The goal of the encryption system is simple: only allow encrypted data to be stored (either in RAM or on disk) on the server at any given moment. Because of the encryption requirements, the data must be encrypted before transmission to the server (either by Subversion or otherwise), and must be secure against offline attack. Given that Subversion does not support data encryption (outside of wire-transfer) -- enter EncFS
EncFS is a FUSE application that injects a layer of encryption on top of a pre-existing filesystem. The basic model is relatively simple: given a directory full of encrypted files (possibly with encrypted file names, as well) it provides a VFS interface, via the FUSE module, allowing the user standard posix semantics, making the encryption completely transparent to everyone but the admin who issues the mount command. To satisfy the requirement that it be secure against offline attack, I recommend using a USB key to store a random key, and then encrypt that key using something like bcrypt or, preferably, your gpg public key.
Why?
Several companies offer subversion hosting on their servers, granting users access to their subversion repositories from anywhere in the cloud. One of the down-sides of such an approach is that their data resides on the server in clear-text. No matter what precautions the user takes (short of encrypting their data), a missed security patch, or nosey admin can result in compromised data -- enter data encryption.
How?
System Diagram The diagram (left) shows the basic structure (with the blue components indicating encrypted data and the red components indicating clear-text data). As with all systems of this type, there will still exist the fear of swapspace containing intermediate states and/or clear-text data, or malicious users accessing it while decrypted, but such obstacles are left to the reader to overcome. Owing to the author's lack of expertise in the area, the system was designed to be as simple as possible, requiring the least change. Specific steps for creating and managing an EncFS encrypted subversion repository are listed above in the HowTo sections.

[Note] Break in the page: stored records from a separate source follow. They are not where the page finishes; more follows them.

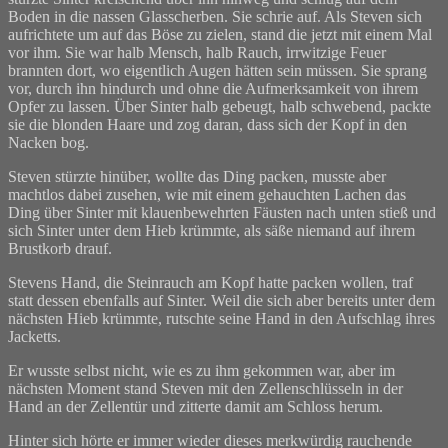
Boden in die nassen Glasscherben. Sie schrie auf. Als Steven sich
aufrichtete um auf das Böse zu zielen, stand die jetzt mit einem Mal
vor ihm. Sie war halb Mensch, halb Rauch, irrwitzige Feuer
brannten dort, wo eigentlich Augen hätten sein müssen. Sie sprang
vor, durch ihn hindurch und ohne die Aufmerksamkeit von ihrem
Opfer zu lassen. Über Sinter halb gebeugt, halb schwebend, packte
sie die blonden Haare und zog daran, dass sich der Kopf in den
Nacken bog.
Steven stürzte hinüber, wollte das Ding packen, musste aber
machtlos dabei zusehen, wie mit einem gehauchten Lachen das
Ding über Sinter mit klauenbewehrten Fäusten nach unten stieß und
sich Sinter unter dem Hieb krümmte, als säße niemand auf ihrem
Brustkorb drauf.
Stevens Hand, die Steinrauch am Kopf hatte packen wollen, traf
statt dessen ebenfalls auf Sinter. Weil die sich aber bereits unter dem
nächsten Hieb krümmte, rutschte seine Hand in den Aufschlag ihres
Jacketts.
Er wusste selbst nicht, wie es zu ihm gekommen war, aber im
nächsten Moment stand Steven mit den Zellenschlüsseln in der
Hand an der Zellentür und zitterte damit am Schloss herum.
Hinter sich hörte er immer wieder dieses merkwürdig rauchende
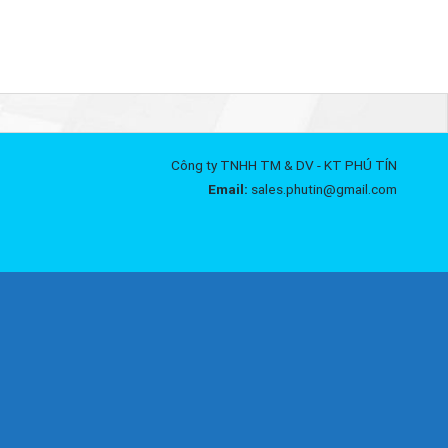
Công ty TNHH TM & DV - KT PHÚ TÍN
Email:
sales.phutin@gmail.com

The Good, The Bad, and The Ugly
  • I would like to make it very clear that I am NOT a security expert, and anything you read on this website should be taken with a grain of salt and is without warranty or guarantee of any kind (implied or otherwise).
  • This system has now seen some test-time by the author, and has been shown to be reasonable from a procedural perspective.
  • The encryption system has not been tested against attack, and is likely to be weakened by such factors as multiple revisions. For example, a one character change to a file will likely make it easier for a clever person to attack the encryption system.
  • Subversion commands that modify the repository (such as add, copy, remove, etc..) will only be effective from the actual subversion checkout (which is the encfs source data).
  • The svn diff command is rendered useless, as the repository itself is comprised, entirely, of encrypted data.
  • The repository will be enormous. Because the data is all encrypted with a block cipher, Subversion will be incapable of efficiently storing diffs, and compression programs (such as BZip) will, also, have little effect. A few basic tests have shown a 300% increase in repository size, making it wise to restrict the amount of data stored therein.
  • Conflict-resolution via subversion will also be useless. If a conflict occurs, you'll have to manually merge the two versions on the mountpoint.
  • Small files are more efficient, because, in effect, a new copy of the file is added to the repository every time you commit a change.